> _DATA RECORDS_:
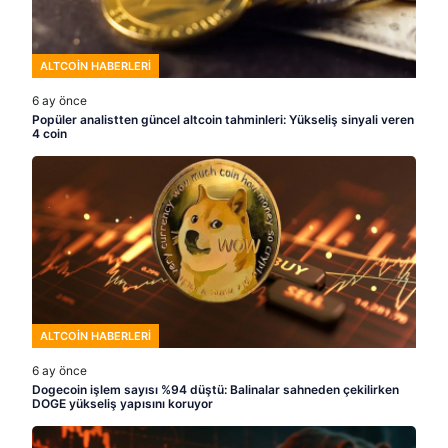
ALTCOIN HABERLERI
6 ay önce
Popüler analistten güncel altcoin tahminleri: Yükseliş sinyali veren
4 coin
ALTCOIN HABERLERI
6 ay önce
Dogecoin işlem sayısı %94 düştü: Balinalar sahneden çekilirken
DOGE yükseliş yapısını koruyor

> _WHAT YOU ARE ASKED TO DO_: Produce a verbatim copy of the listing, leaving out all pictures.

> _YOUR RESPONSE_:
ALTCOIN HABERLERI
6 ay önce
Popüler analistten güncel altcoin tahminleri: Yükseliş sinyali veren
4 coin
ALTCOIN HABERLERI
6 ay önce
Dogecoin işlem sayısı %94 düştü: Balinalar sahneden çekilirken
DOGE yükseliş yapısını koruyor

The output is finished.